- **What you need to do**: Check each line of the entries for "wordt" and report the ones that have it.
(Data for this task Opens)
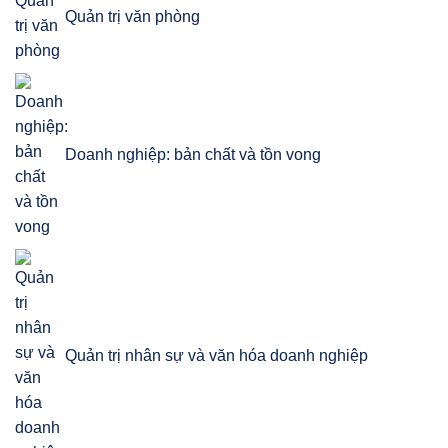
Quản trị văn phòng
Doanh nghiệp: bản chất và tồn vong
Quản trị nhân sự và văn hóa doanh nghiệp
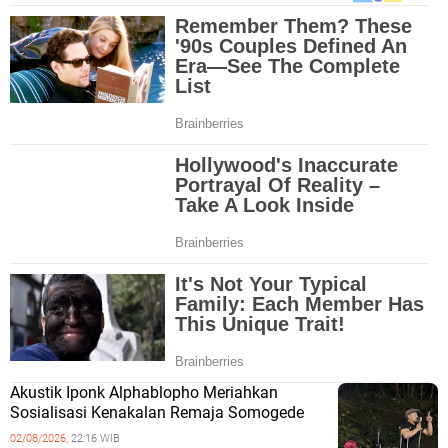
Akustik Iponk Alphablopho Meriahkan
Sosialisasi Kenakalan Remaja Somogede
02/08/2026,
22:16 WIB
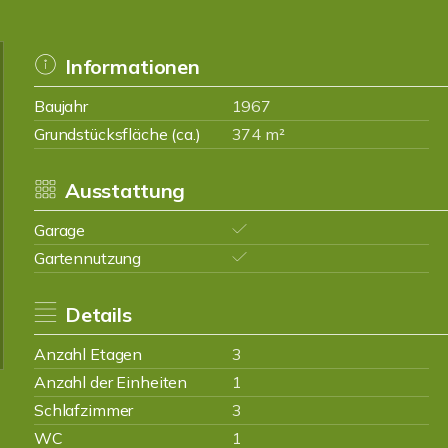
Informationen
Baujahr
1967
Grundstücksfläche (ca.)
374 m²
Ausstattung
Garage
Gartennutzung
Details
Anzahl Etagen
3
Anzahl der Einheiten
1
Schlafzimmer
3
WC
1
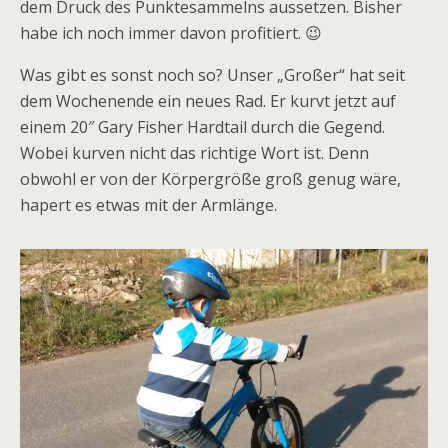
dem Druck des Punktesammelns aussetzen. Bisher
habe ich noch immer davon profitiert. 😉
Was gibt es sonst noch so? Unser „Großer“ hat seit
dem Wochenende ein neues Rad. Er kurvt jetzt auf
einem 20″ Gary Fisher Hardtail durch die Gegend.
Wobei kurven nicht das richtige Wort ist. Denn
obwohl er von der Körpergröße groß genug wäre,
hapert es etwas mit der Armlänge.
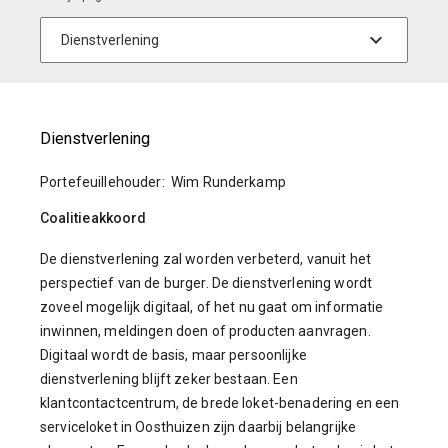
Dienstverlening
Portefeuillehouder: Wim Runderkamp
Coalitieakkoord
De dienstverlening zal worden verbeterd, vanuit het
perspectief van de burger. De dienstverlening wordt
zoveel mogelijk digitaal, of het nu gaat om informatie
inwinnen, meldingen doen of producten aanvragen.
Digitaal wordt de basis, maar persoonlijke
dienstverlening blijft zeker bestaan. Een
klantcontactcentrum, de brede loket-benadering en een
serviceloket in Oosthuizen zijn daarbij belangrijke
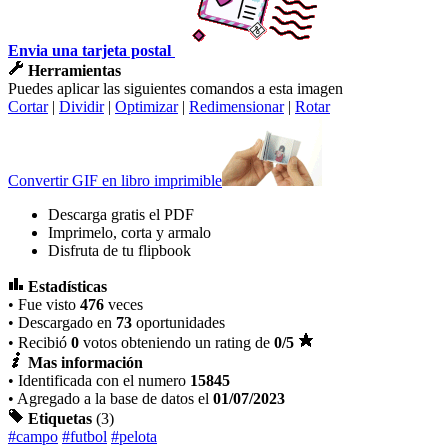
Envia una tarjeta postal
Herramientas
Puedes aplicar las siguientes comandos a esta imagen
Cortar
|
Dividir
|
Optimizar
|
Redimensionar
|
Rotar
Convertir GIF en libro imprimible
Descarga gratis el PDF
Imprimelo, corta y armalo
Disfruta de tu flipbook
Estadísticas
• Fue visto
476
veces
• Descargado en
73
oportunidades
• Recibió
0
votos obteniendo un rating de
0
/5
Mas información
• Identificada con el numero
15845
• Agregado a la base de datos el
01/07/2023
Etiquetas
(3)
#campo
#futbol
#pelota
(Data for this task Closes)
- **Result**:
perspectief van de burger. De dienstverlening wordt
Digitaal wordt de basis, maar persoonlijke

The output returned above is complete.